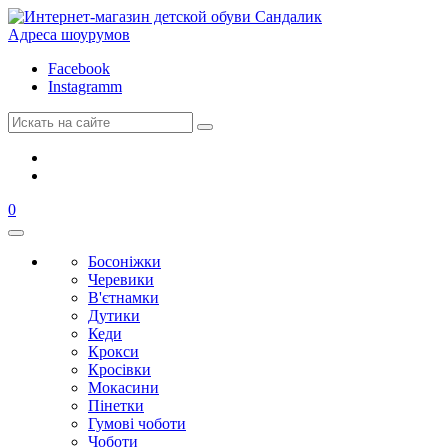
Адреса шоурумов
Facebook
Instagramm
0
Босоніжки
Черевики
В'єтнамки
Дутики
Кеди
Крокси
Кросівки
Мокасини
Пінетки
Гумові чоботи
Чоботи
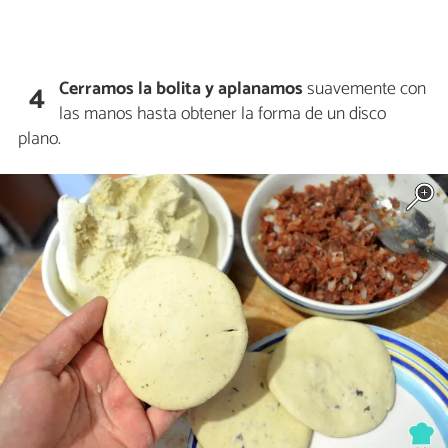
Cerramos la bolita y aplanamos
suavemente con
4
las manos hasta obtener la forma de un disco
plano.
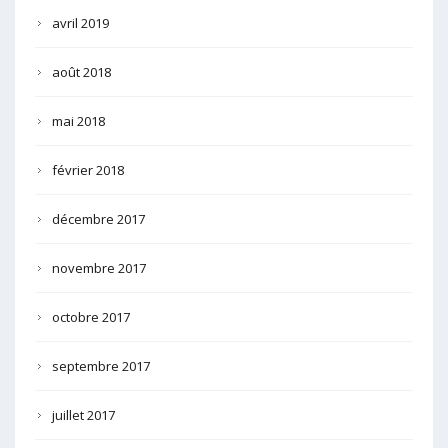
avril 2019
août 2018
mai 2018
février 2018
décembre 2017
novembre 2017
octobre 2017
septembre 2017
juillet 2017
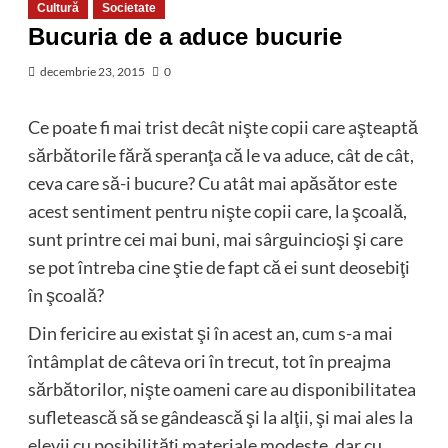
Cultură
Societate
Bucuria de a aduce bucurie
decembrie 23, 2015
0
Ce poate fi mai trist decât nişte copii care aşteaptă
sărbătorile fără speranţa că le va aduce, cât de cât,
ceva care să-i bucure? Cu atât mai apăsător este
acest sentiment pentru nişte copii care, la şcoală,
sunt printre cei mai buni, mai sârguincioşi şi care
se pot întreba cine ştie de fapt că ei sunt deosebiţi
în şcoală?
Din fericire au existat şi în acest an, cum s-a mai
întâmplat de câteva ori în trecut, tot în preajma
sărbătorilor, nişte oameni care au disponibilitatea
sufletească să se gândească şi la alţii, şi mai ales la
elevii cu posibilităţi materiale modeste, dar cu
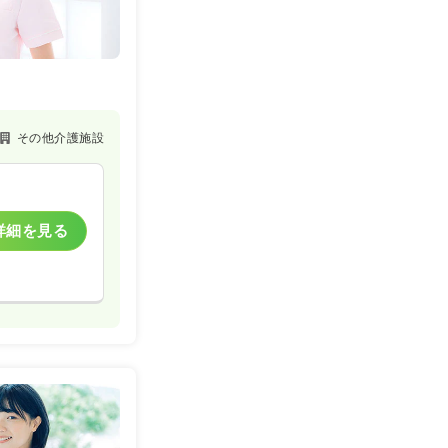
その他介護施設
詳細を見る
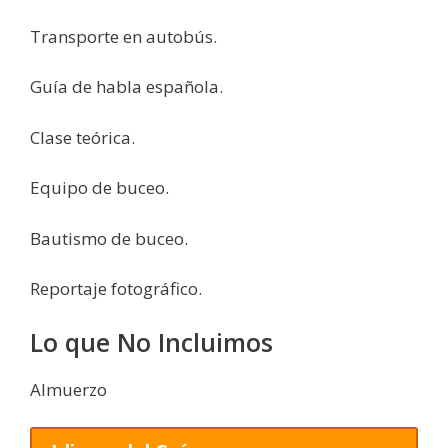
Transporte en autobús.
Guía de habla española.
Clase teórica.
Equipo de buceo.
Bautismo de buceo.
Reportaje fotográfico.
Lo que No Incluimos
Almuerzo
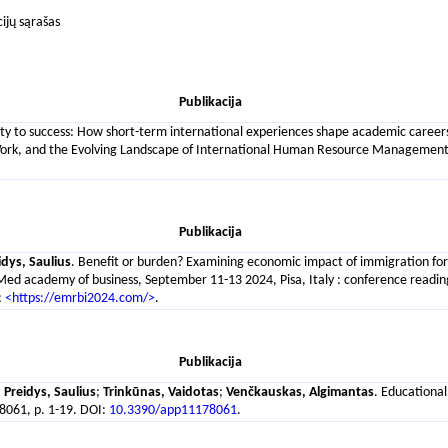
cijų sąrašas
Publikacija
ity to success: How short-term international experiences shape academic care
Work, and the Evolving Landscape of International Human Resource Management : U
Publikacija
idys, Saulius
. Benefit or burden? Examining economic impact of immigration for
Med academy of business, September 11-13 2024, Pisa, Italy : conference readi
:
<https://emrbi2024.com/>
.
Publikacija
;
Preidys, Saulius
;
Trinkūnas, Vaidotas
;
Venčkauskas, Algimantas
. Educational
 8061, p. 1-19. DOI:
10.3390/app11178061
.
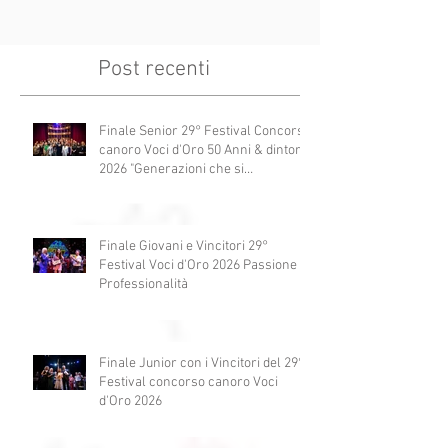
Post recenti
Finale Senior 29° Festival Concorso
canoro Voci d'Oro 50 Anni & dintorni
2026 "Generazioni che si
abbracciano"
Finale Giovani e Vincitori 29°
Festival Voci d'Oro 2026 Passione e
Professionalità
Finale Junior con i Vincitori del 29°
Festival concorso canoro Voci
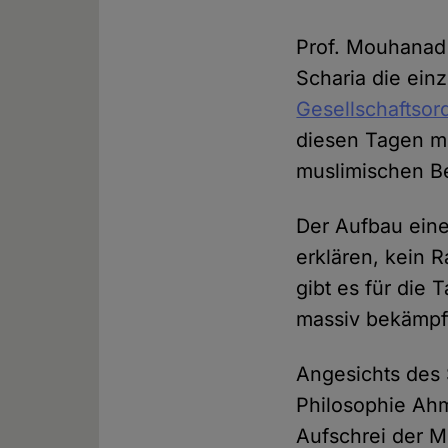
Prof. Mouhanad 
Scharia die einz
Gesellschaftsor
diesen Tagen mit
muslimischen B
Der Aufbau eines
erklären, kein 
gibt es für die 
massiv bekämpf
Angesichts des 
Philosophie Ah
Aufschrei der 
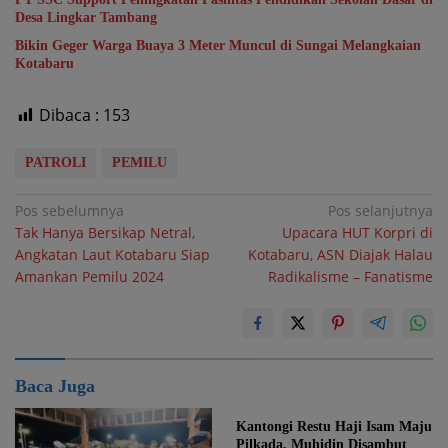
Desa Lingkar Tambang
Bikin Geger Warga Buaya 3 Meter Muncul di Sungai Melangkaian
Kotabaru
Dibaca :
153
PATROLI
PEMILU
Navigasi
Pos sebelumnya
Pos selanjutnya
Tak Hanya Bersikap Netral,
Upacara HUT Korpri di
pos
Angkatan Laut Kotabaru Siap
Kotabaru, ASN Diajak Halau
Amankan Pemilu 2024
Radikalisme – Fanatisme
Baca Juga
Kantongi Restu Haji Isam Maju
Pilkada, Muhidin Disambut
————
▶ _TASK ITEM_
Reproduce the data above without a single change, please, but without its pictures.

▶ _RESPONSE_
Адреса шоурумов
Facebook
Instagramm
0
Босоніжки
Черевики
В'єтнамки
Дутики
Кеди
Крокси
Кросівки
Мокасини
Пінетки
Гумові чоботи
Чоботи
Cerramos la bolita y aplanamos
suavemente con
4
las manos hasta obtener la forma de un disco
plano.
avril 2019
août 2018
mai 2018
février 2018
décembre 2017
novembre 2017
octobre 2017
septembre 2017
juillet 2017
Cultură
Societate
Bucuria de a aduce bucurie
decembrie 23, 2015
0
Ce poate fi mai trist decât nişte copii care aşteaptă
sărbătorile fără speranţa că le va aduce, cât de cât,
ceva care să-i bucure? Cu atât mai apăsător este
acest sentiment pentru nişte copii care, la şcoală,
sunt printre cei mai buni, mai sârguincioşi şi care
se pot întreba cine ştie de fapt că ei sunt deosebiţi
în şcoală?
Din fericire au existat şi în acest an, cum s-a mai
întâmplat de câteva ori în trecut, tot în preajma
sărbătorilor, nişte oameni care au disponibilitatea
sufletească să se gândească şi la alţii, şi mai ales la
elevii cu posibilităţi materiale modeste, dar cu
その他介護施設
詳細を見る
Transporte en autobús.
Guía de habla española.
Clase teórica.
Equipo de buceo.
Bautismo de buceo.
Reportaje fotográfico.
Lo que No Incluimos
Almuerzo
cijų sąrašas
Publikacija
ity to success: How short-term international experiences shape academic care
Work, and the Evolving Landscape of International Human Resource Management : U
Publikacija
idys, Saulius
. Benefit or burden? Examining economic impact of immigration for
Med academy of business, September 11-13 2024, Pisa, Italy : conference readi
:
<https://emrbi2024.com/>
.
Publikacija
;
Preidys, Saulius
;
Trinkūnas, Vaidotas
;
Venčkauskas, Algimantas
. Educational
 8061, p. 1-19. DOI:
10.3390/app11178061
.
Post recenti
Finale Senior 29° Festival Concorso
canoro Voci d'Oro 50 Anni & dintorni
2026 "Generazioni che si
abbracciano"
Finale Giovani e Vincitori 29°
Festival Voci d'Oro 2026 Passione e
Professionalità
Finale Junior con i Vincitori del 29°
Festival concorso canoro Voci
Prof. Mouhanad 
Scharia die einz
Gesellschaftsor
diesen Tagen mit
muslimischen B
Der Aufbau eines
erklären, kein 
gibt es für die 
massiv bekämpf
Angesichts des 
Philosophie Ah
Aufschrei der 
Desa Lingkar Tambang
Bikin Geger Warga Buaya 3 Meter Muncul di Sungai Melangkaian
Kotabaru
Dibaca :
153
PATROLI
PEMILU
Navigasi
Pos sebelumnya
Pos selanjutnya
Tak Hanya Bersikap Netral,
Upacara HUT Korpri di
pos
Angkatan Laut Kotabaru Siap
Kotabaru, ASN Diajak Halau
Amankan Pemilu 2024
Radikalisme – Fanatisme
Baca Juga
Kantongi Restu Haji Isam Maju
Pilkada, Muhidin Disambut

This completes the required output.